Bad Tests

Great example of a bad test. This was actually used to weed out who could vote or not, and, for some reason that almost nobody can explain, only handed to black people. Weird, right?

Great example of a bad test. This was actually used to weed out who could vote or not, and, for some reason that almost nobody can explain, only handed to black people. Weird, right?


Test making isn’t easy, that’s for sure. But that’s no excuse for…this.

The Basics

While everyone complains about the pervasiveness of the test-taking culture both here and abroad, tests by themselves are not problematic. Simply put: Tests are only as good as they’re constructed. A bad test is bad. A good test is good. “There’s no such thing as a good test,” is sometimes said by those with a lack of creativity. But tests aren’t simply multiple-choice questions splattered in ink on a piece of paper; they can be so much more.

A good test is virtually indistinguishable from practice. If you’re learning to do basic math, a test should look just like the practice. So if a practice problem is 1+3=4, a test problem should be 1+3=4. If the concept is being tested, as it usually is, then maybe 3+1=4 or 2+2=4. If all your basic problems were addition and now the test is about subtraction, that’s a problem.

One problem tests often have is the psychological element. Because tests are high-stress, they’re now different from the low-stress practice. That’s a problem, and not one I’m sure how to solve (although, the additional stress has potential benefits too). Another problem is tests that look different from the practice. So, if practice problems are generally written vertically, and the test is horizontal, that’s also problematic.

Most importantly, tests need to be written well. A basic tenet: If someone has the knowledge, they should be able to answer the question. It might look stupid, but consider testing a student on basic math. 2+4=6. Don’t write the statement as にたすよんはろく. Because even if someone has the knowledge, if they can’t read the statement, it’s problematic. This often comes down to more nuanced practices like question writing, or how to fill in the answer. We’ll get back to this later.

So, what’s an example of a good test?

Games as Classes/Tests

Consider a video game. Video games can be likened to one class with many well-made tests. They start the player off with a basic, often skippable tutorial that gives the very basics. For those who feel the tutorial is unnecessary, they can usually start getting to the meat of the game right away. Really, the tutorial isn’t for everyone. Some people are better at picking up the nuances, not fretting over exactness. Others want someone to tell them precisely what it is they’re seeing. It’s like a grammar book for Japanese. Sometimes you want it, but many people learn Japanese without touching it.

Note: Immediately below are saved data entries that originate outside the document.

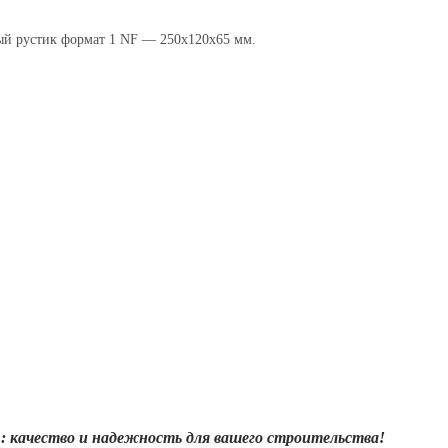
й рустик формат 1 NF — 250x120x65 мм.
 качество и надежность для вашего строительства!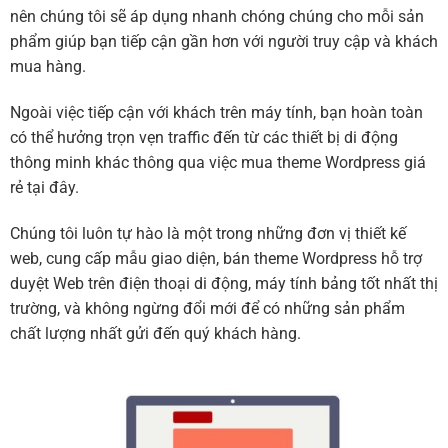
nên chúng tôi sẽ áp dụng nhanh chóng chúng cho mỗi sản
phẩm giúp bạn tiếp cận gần hơn với người truy cập và khách
mua hàng.
Ngoài việc tiếp cận với khách trên máy tính, bạn hoàn toàn
có thể hưởng trọn vẹn traffic đến từ các thiết bị di động
thông minh khác thông qua việc mua theme Wordpress giá
rẻ tại đây.
Chúng tôi luôn tự hào là một trong những đơn vị thiết kế
web, cung cấp mẫu giao diện, bán theme Wordpress hỗ trợ
duyệt Web trên điện thoại di động, máy tính bảng tốt nhất thị
trường, và không ngừng đổi mới để có những sản phẩm
chất lượng nhất gửi đến quý khách hàng.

The game slowly ramps up the difficulty, giving more challenges, but allowing the player to tackle them when they feel the challenge is appropriate. Over the course of the game, your skills improve, and the constant “tests” force you to improve. Just because these tests aren’t on paper doesn’t mean that they’re any less valid: they’re seeing if you’ve built up an appropriate understanding of how the game works.

Take a boss fight against a giant sea snake. The boss attacks each turn with an attack that blinds one of your party members. You know that “eye drops” cure blindness, so you use them on your attacker, but not your healer, since the healer isn’t attacking. You also guess that because it’s a water-related monster, lightning attacks probably do extra damage. After all, the previous enemies in the area were. And you’re right! Towards the end of the fight, your eye drops have run out and you’re out of MP, but you manage to finish it off. If you didn’t know what to do, you’d probably be dead.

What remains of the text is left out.